**TASK MATERIAL:**

>>>>

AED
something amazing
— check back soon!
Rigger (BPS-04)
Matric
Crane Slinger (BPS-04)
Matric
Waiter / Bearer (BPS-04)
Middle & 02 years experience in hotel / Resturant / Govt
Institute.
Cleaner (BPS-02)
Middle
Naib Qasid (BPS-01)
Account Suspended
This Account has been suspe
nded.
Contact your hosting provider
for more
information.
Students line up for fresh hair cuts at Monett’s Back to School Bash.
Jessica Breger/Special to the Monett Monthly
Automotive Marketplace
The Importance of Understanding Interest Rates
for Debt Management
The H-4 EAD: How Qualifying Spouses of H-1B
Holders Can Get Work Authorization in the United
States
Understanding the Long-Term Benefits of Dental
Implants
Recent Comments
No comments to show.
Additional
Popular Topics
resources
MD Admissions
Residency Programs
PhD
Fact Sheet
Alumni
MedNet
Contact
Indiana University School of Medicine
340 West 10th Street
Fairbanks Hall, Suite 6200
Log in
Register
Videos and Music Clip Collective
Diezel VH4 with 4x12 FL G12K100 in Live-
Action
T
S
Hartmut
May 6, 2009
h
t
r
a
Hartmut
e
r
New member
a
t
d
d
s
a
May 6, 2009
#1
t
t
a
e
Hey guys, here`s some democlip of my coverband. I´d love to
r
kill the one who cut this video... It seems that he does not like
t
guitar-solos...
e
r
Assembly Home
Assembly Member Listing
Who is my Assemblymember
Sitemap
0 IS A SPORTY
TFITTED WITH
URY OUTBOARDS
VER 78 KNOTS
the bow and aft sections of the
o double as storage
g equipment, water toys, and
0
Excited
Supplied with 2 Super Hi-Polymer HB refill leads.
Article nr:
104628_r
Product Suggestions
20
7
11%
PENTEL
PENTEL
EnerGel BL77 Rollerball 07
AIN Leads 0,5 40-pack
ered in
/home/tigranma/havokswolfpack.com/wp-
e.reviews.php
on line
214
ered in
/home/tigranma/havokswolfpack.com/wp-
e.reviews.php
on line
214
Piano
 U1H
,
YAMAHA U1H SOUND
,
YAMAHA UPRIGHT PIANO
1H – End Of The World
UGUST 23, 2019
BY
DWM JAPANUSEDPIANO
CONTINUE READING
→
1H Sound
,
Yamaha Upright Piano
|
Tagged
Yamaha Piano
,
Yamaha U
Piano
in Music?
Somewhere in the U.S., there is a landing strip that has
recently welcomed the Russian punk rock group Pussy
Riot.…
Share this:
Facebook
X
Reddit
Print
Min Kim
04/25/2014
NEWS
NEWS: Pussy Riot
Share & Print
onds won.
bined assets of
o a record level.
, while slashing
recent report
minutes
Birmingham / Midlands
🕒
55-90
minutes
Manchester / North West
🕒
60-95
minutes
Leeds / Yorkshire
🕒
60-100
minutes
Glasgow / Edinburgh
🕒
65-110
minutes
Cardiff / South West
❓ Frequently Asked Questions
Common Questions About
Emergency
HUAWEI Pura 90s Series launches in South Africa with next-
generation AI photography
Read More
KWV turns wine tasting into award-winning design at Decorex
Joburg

<<<<

**TASK ITEM:** What you should do is return the records above exactly, leaving nothing out.

**RESULT:**
AED
something amazing
— check back soon!
Rigger (BPS-04)
Matric
Crane Slinger (BPS-04)
Matric
Waiter / Bearer (BPS-04)
Middle & 02 years experience in hotel / Resturant / Govt
Institute.
Cleaner (BPS-02)
Middle
Naib Qasid (BPS-01)
Account Suspended
This Account has been suspe
nded.
Contact your hosting provider
for more
information.
Students line up for fresh hair cuts at Monett’s Back to School Bash.
Jessica Breger/Special to the Monett Monthly
Automotive Marketplace
The Importance of Understanding Interest Rates
for Debt Management
The H-4 EAD: How Qualifying Spouses of H-1B
Holders Can Get Work Authorization in the United
States
Understanding the Long-Term Benefits of Dental
Implants
Recent Comments
No comments to show.
Additional
Popular Topics
resources
MD Admissions
Residency Programs
PhD
Fact Sheet
Alumni
MedNet
Contact
Indiana University School of Medicine
340 West 10th Street
Fairbanks Hall, Suite 6200
Log in
Register
Videos and Music Clip Collective
Diezel VH4 with 4x12 FL G12K100 in Live-
Action
T
S
Hartmut
May 6, 2009
h
t
r
a
Hartmut
e
r
New member
a
t
d
d
s
a
May 6, 2009
#1
t
t
a
e
Hey guys, here`s some democlip of my coverband. I´d love to
r
kill the one who cut this video... It seems that he does not like
t
guitar-solos...
e
r
Assembly Home
Assembly Member Listing
Who is my Assemblymember
Sitemap
0 IS A SPORTY
TFITTED WITH
URY OUTBOARDS
VER 78 KNOTS
the bow and aft sections of the
o double as storage
g equipment, water toys, and
0
Excited
Supplied with 2 Super Hi-Polymer HB refill leads.
Article nr:
104628_r
Product Suggestions
20
7
11%
PENTEL
PENTEL
EnerGel BL77 Rollerball 07
AIN Leads 0,5 40-pack
ered in
/home/tigranma/havokswolfpack.com/wp-
e.reviews.php
on line
214
ered in
/home/tigranma/havokswolfpack.com/wp-
e.reviews.php
on line
214
Piano
 U1H
,
YAMAHA U1H SOUND
,
YAMAHA UPRIGHT PIANO
1H – End Of The World
UGUST 23, 2019
BY
DWM JAPANUSEDPIANO
CONTINUE READING
→
1H Sound
,
Yamaha Upright Piano
|
Tagged
Yamaha Piano
,
Yamaha U
Piano
in Music?
Somewhere in the U.S., there is a landing strip that has
recently welcomed the Russian punk rock group Pussy
Riot.…
Share this:
Facebook
X
Reddit
Print
Min Kim
04/25/2014
NEWS
NEWS: Pussy Riot
Share & Print
onds won.
bined assets of
o a record level.
, while slashing
recent report
minutes
Birmingham / Midlands
🕒
55-90
minutes
Manchester / North West
🕒
60-95
minutes
Leeds / Yorkshire
🕒
60-100
minutes
Glasgow / Edinburgh
🕒
65-110
minutes
Cardiff / South West
❓ Frequently Asked Questions
Common Questions About
Emergency
HUAWEI Pura 90s Series launches in South Africa with next-
generation AI photography
Read More
KWV turns wine tasting into award-winning design at Decorex
Joburg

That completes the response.